In the opinion piece I’m finishing up, I expect to argue that as more facts emerge about the Feb. 26 Martin/Zimmerman confrontation, the 2005 changes to Florida self-defense law known as Stand Your Ground are looking less and less likely to control the legal outcome of the case. Along those lines, I notice in Friday’s Washington Post what I read as a straw in the wind:
“We’ve never thought by itself that the law is the main issue,” said Dan Gross, president of the Brady Campaign to Prevent Gun Violence. “What we think is the main issue is the mentality that that law provides.”
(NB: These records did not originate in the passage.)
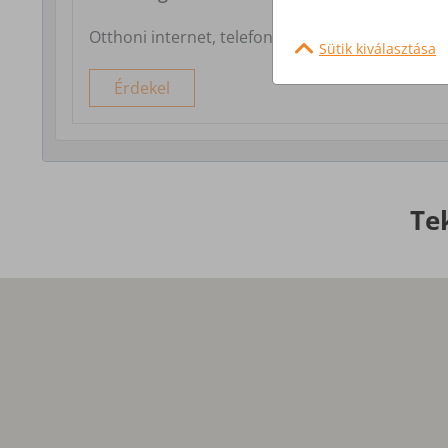
Otthoni internet, telefon és tv szolgáltatás
Sütik kiválasztása
Érdekel
Te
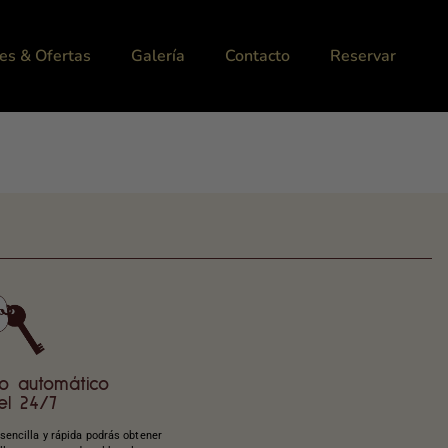
es & Ofertas
Galería
Contacto
Reservar
o automático
el 24/7
sencilla y rápida podrás obtener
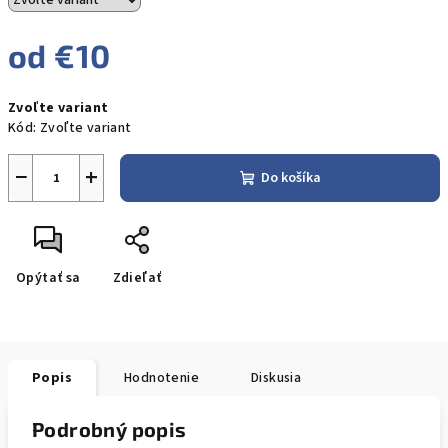
od
€10
Jednotková
Zvoľte variant
cena:
Kód:
Zvoľte variant
−
+
Do košíka
Opýtať sa
Zdieľať
Popis
Hodnotenie
Diskusia
Podrobný popis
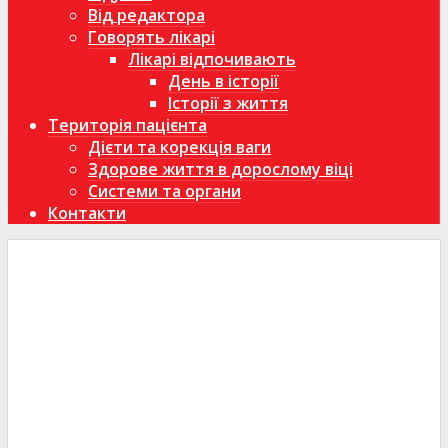
Від редактора
Говорять лікарі
Лікарі відпочивають
День в історії
Історії з життя
Територія пацієнта
Дієти та корекція ваги
Здорове життя в дорослому віці
Системи та органи
Контакти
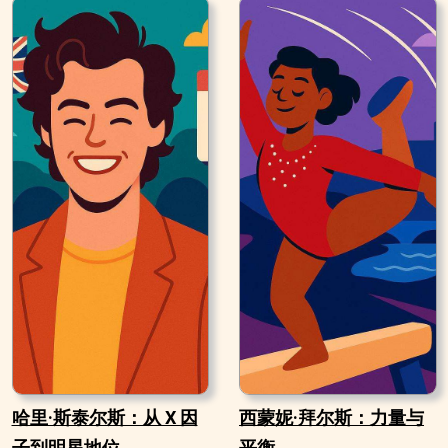
哈里·斯泰尔斯：从 X 因
西蒙妮·拜尔斯：力量与
子到明星地位
平衡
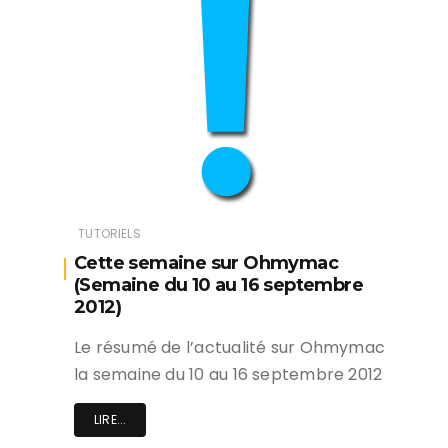
TUTORIELS
Cette semaine sur Ohmymac
(Semaine du 10 au 16 septembre
2012)
Le résumé de l’actualité sur Ohmymac
la semaine du 10 au 16 septembre 2012
LIRE...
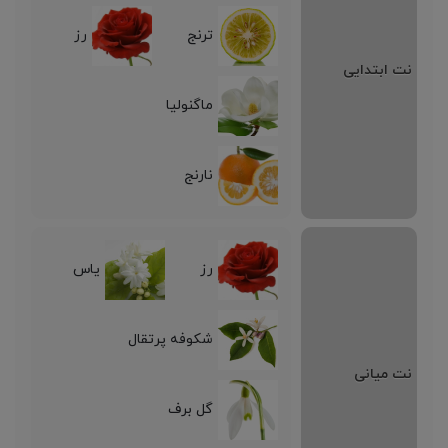
ترنج
رز
نت ابتدایی
ماگنولیا
نارنج
رز
یاس
شکوفه پرتقال
نت میانی
گل برف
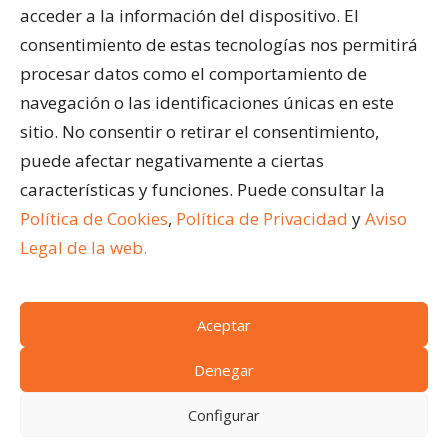
Cubiertas para Pisicinas
acceder a la información del dispositivo. El
Acristalar Contract – Soluciones Profesionales
consentimiento de estas tecnologías nos permitirá
Horeca
procesar datos como el comportamiento de
navegación o las identificaciones únicas en este
ÚLTIMAS ENTRADAS
sitio. No consentir o retirar el consentimiento,
¿Qué son los cerramientos abatibles para
puede afectar negativamente a ciertas
terrazas?
características y funciones. Puede consultar la
Ventajas de acristalar la terraza de un restaurante
Política de Cookies
,
Política de Privacidad
y
Aviso
Cómo limpiar una pérgola bioclimática
Legal de la web.
Aceptar
(c)
Acristalar 2024.
Todos los derechos reservados
Condiciones generales de venta
|
Aviso legal
|
Denegar
Política de cookies
|
Acceso a cookies
|
Política de
Configurar
privacidad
Hmm. So despite hundreds of press assertions to the contrary in the past week, the actual content of the Florida law (as opposed to its supposed furtherance of a vague “mentality”) doesn’t turn out to be the main issue after all. Earlier here and here (& Reason).
Don’t miss related analysis from Eugene Volokh on the scope of the self-defense justification in American criminal law and the standards for probable cause in arresting someone who claims that justification. And Jennifer Rubin weighs in at Washington Post “Right Turn” (quoting me). More: Scott Greenfield, Steve Chapman.
5 Comments
What Krugman meant to say was that SYG is racist, the prison-industrial complex is racist, and it’s got effective lobbyists that get stuff like SYG signed into law. It’s just a blip that SYG does, as Walter notes, shrink the potential earnings of the complex. Most of the complex expands it. As always, a burbling undercurrent of racial-conflict lava informs everything that happens above, and nobody ever talks about it, save for the Al Sharpton version.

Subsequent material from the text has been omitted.